My mentor—Dr. Kinlaw—taught me a key principle of the universe regarding our design; we are to have an outward versus inward focus for true success. Consider the universe designed with an “others-orientation”: The sun shines on the earth to help produce life, the moon's gravitational pull serves to clean our shores via the tides, the myriad species of flora and fauna on our planet sustain us with life.
Kinlaw told me about Augustine’s definition of sin captured in the Latin phrase, “incurvatus in se” which simply means curved inward on oneself. When we operate with an outward focus—serving others, serving God—versus an inward focus of serving me, things just go a whole lot better. We experience success. Your marriage works better when each of you is all about the other. Your work environment improves when you treat your employees with respect and fairness.
When my work is focused on the betterment of others and society, I am operating in alignment with the “grain of the universe”, to borrow the words of Stanley Hauerwas. I’m curved outward. But when everything is about me—I’m curved inward—everything degenerates into prideful and selfish outcomes. I lie, steal, cheat, abuse—I do whatever it takes to make me look good and serve self. Work is now about self-worship; I’m curved in on myself instead of curved outward. If my work is worship—placing worth and value outside of myself—I am no longer sinning but operating according to the original design intended for me.

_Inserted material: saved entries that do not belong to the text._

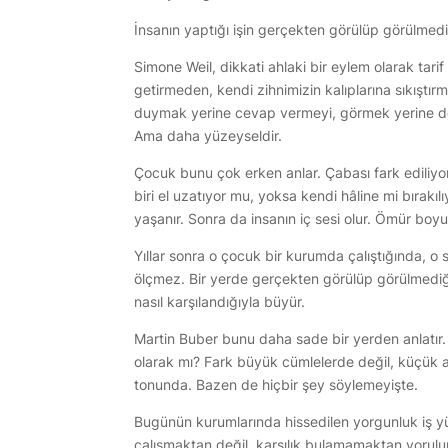
İnsanın yaptığı işin gerçekten görülüp görülmedi
Simone Weil, dikkati ahlaki bir eylem olarak ta
getirmeden, kendi zihnimizin kalıplarına sıkıştı
duymak yerine cevap vermeyi, görmek yerine değe
Ama daha yüzeyseldir.
Çocuk bunu çok erken anlar. Çabası fark edili
biri el uzatıyor mu, yoksa kendi hâline mi bırakıl
yaşanır. Sonra da insanın iç sesi olur. Ömür bo
Yıllar sonra o çocuk bir kurumda çalıştığında, o 
ölçmez. Bir yerde gerçekten görülüp görülmediğin
nasıl karşılandığıyla büyür.
Martin Buber bunu daha sade bir yerden anlatır. 
olarak mı? Fark büyük cümlelerde değil, küçük an
tonunda. Bazen de hiçbir şey söylemeyişte.
Bugünün kurumlarında hissedilen yorgunluk iş yü
çalışmaktan değil, karşılık bulamamaktan yorulu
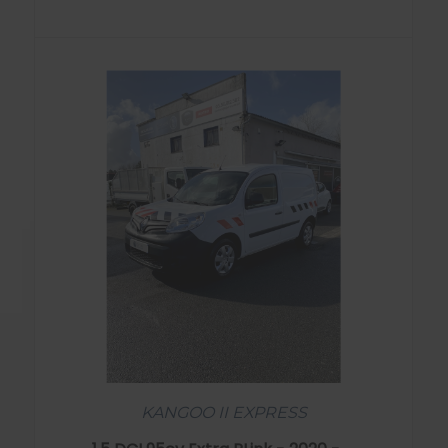
KANGOO II EXPRESS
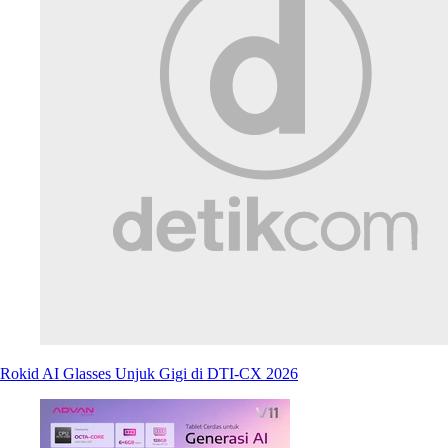
Rokid AI Glasses Unjuk Gigi di DTI-CX 2026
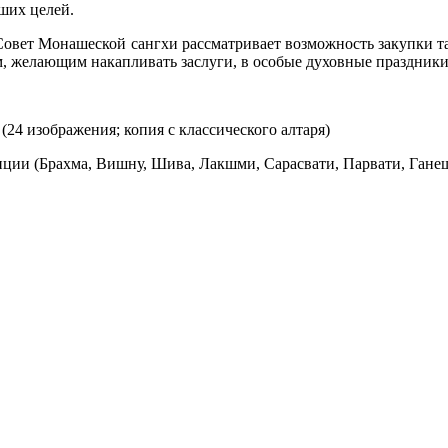
ших целей.
 Совет Монашеской сангхи рассматривает возможность закупки т
, желающим накапливать заслуги, в особые духовные праздники
24 изображения; копия с классического алтаря)
иции (Брахма, Вишну, Шива, Лакшми, Сарасвати, Парвати, Ганеш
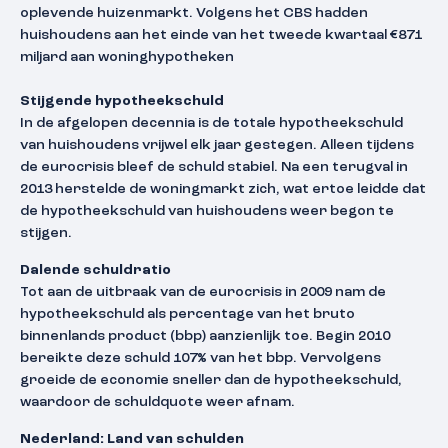
oplevende huizenmarkt. Volgens het CBS hadden
huishoudens aan het einde van het tweede kwartaal €871
miljard aan woninghypotheken
Stijgende hypotheekschuld
In de afgelopen decennia is de totale hypotheekschuld
van huishoudens vrijwel elk jaar gestegen. Alleen tijdens
de eurocrisis bleef de schuld stabiel. Na een terugval in
2013 herstelde de woningmarkt zich, wat ertoe leidde dat
de hypotheekschuld van huishoudens weer begon te
stijgen.
Dalende schuldratio
Tot aan de uitbraak van de eurocrisis in 2009 nam de
hypotheekschuld als percentage van het bruto
binnenlands product (bbp) aanzienlijk toe. Begin 2010
bereikte deze schuld 107% van het bbp. Vervolgens
groeide de economie sneller dan de hypotheekschuld,
waardoor de schuldquote weer afnam.
Nederland: Land van schulden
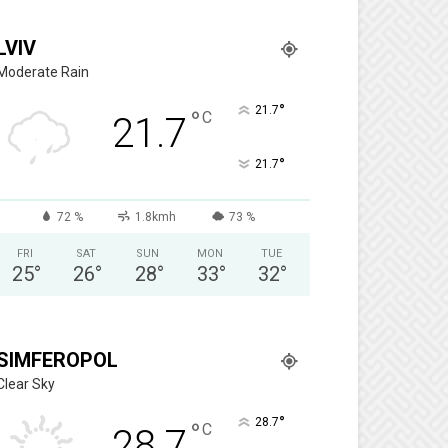
LVIV
Moderate Rain
°
21.7
°
C
21.7
°
21.7
72 %
1.8kmh
73 %
FRI
SAT
SUN
MON
TUE
25
°
26
°
28
°
33
°
32
°
SIMFEROPOL
Clear Sky
°
28.7
°
C
28.7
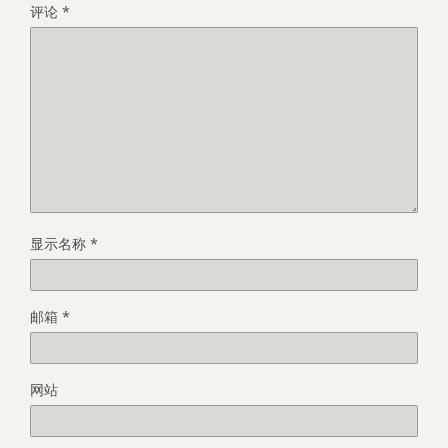
评论
*
显示名称
*
邮箱
*
网站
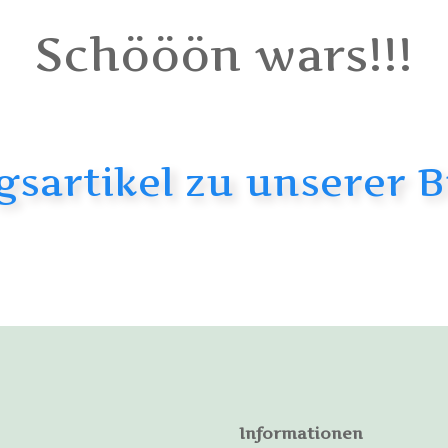
Schööön wars!!!
ngsartikel zu unserer 
Informationen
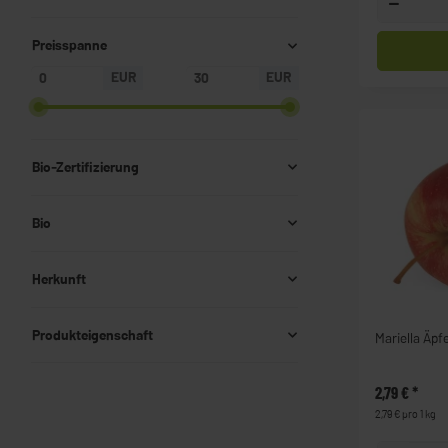
Preisspanne
EUR
EUR
Bio-Zertifizierung
Bio
Herkunft
Produkteigenschaft
Mariella Äpfe
2,79 €
*
2,79 € pro 1 kg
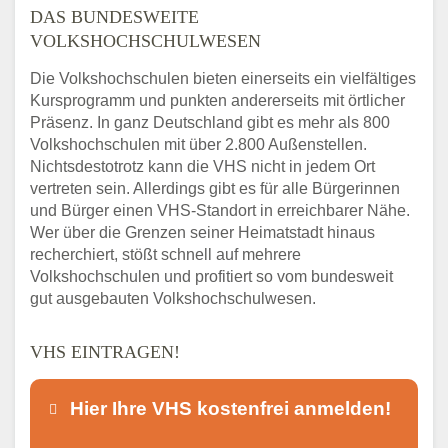
DAS BUNDESWEITE
VOLKSHOCHSCHULWESEN
Die Volkshochschulen bieten einerseits ein vielfältiges
Kursprogramm und punkten andererseits mit örtlicher
Präsenz. In ganz Deutschland gibt es mehr als 800
Volkshochschulen mit über 2.800 Außenstellen.
Nichtsdestotrotz kann die VHS nicht in jedem Ort
vertreten sein. Allerdings gibt es für alle Bürgerinnen
und Bürger einen VHS-Standort in erreichbarer Nähe.
Wer über die Grenzen seiner Heimatstadt hinaus
recherchiert, stößt schnell auf mehrere
Volkshochschulen und profitiert so vom bundesweit
gut ausgebauten Volkshochschulwesen.
VHS EINTRAGEN!
Hier Ihre VHS kostenfrei anmelden!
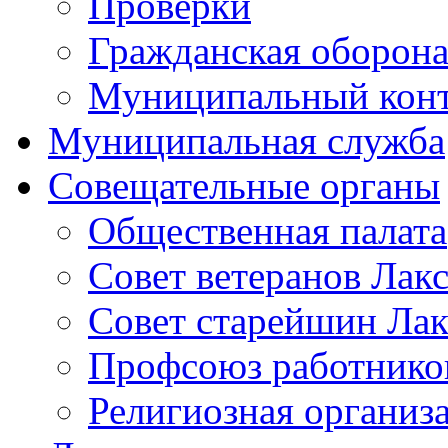
Проверки
Гражданская оборона
Муниципальный кон
Муниципальная служба
Совещательные органы
Общественная палата
Совет ветеранов Лак
Совет старейшин Лак
Профсоюз работников
Религиозная организ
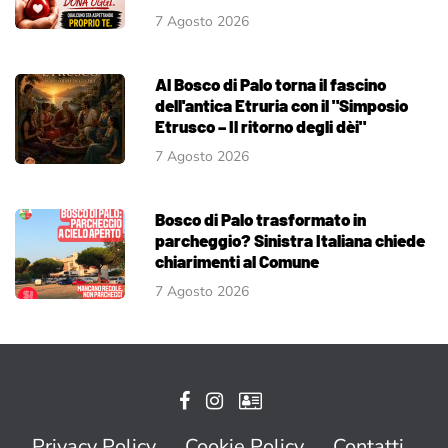
7 Agosto 2026
Al Bosco di Palo torna il fascino
dell'antica Etruria con il "Simposio
Etrusco – Il ritorno degli dèi"
7 Agosto 2026
Bosco di Palo trasformato in
parcheggio? Sinistra Italiana chiede
chiarimenti al Comune
7 Agosto 2026
Privacy Policy
Cookie Policy
Contatti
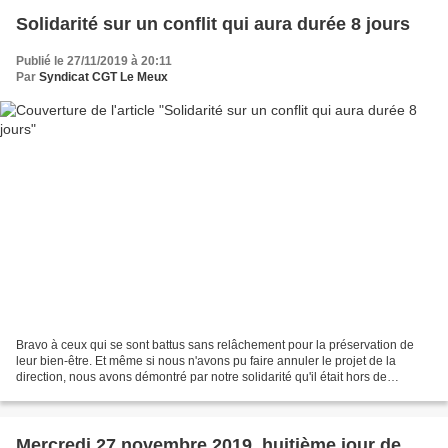
Solidarité sur un conflit qui aura durée 8 jours
Publié le 27/11/2019 à 20:11
Par
Syndicat CGT Le Meux
Bravo à ceux qui se sont battus sans relâchement pour la préservation de
leur bien-être. Et même si nous n'avons pu faire annuler le projet de la
direction, nous avons démontré par notre solidarité qu'il était hors de
question d'accepter ce genre de projet...
Mercredi 27 novembre 2019, huitième jour de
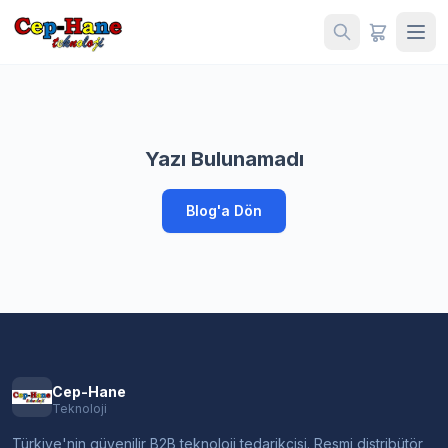
Yazı Bulunamadı
Blog'a Dön
Cep-Hane
Teknoloji
Türkiye'nin güvenilir B2B teknoloji tedarikçisi. Resmi distribütör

Need a real-world example of profanity in business? Consider the 2001-2002 corporate scandals committed by Bernie Ebbers from Worldcom and Kenneth Lay of Enron. What's truly sad is that both of these men were Sunday school teachers who professed faith in Jesus yet both massively ripped off their employees. Why? Their work was not worship, rather, they were serving self with their work, going against the grain of the universe.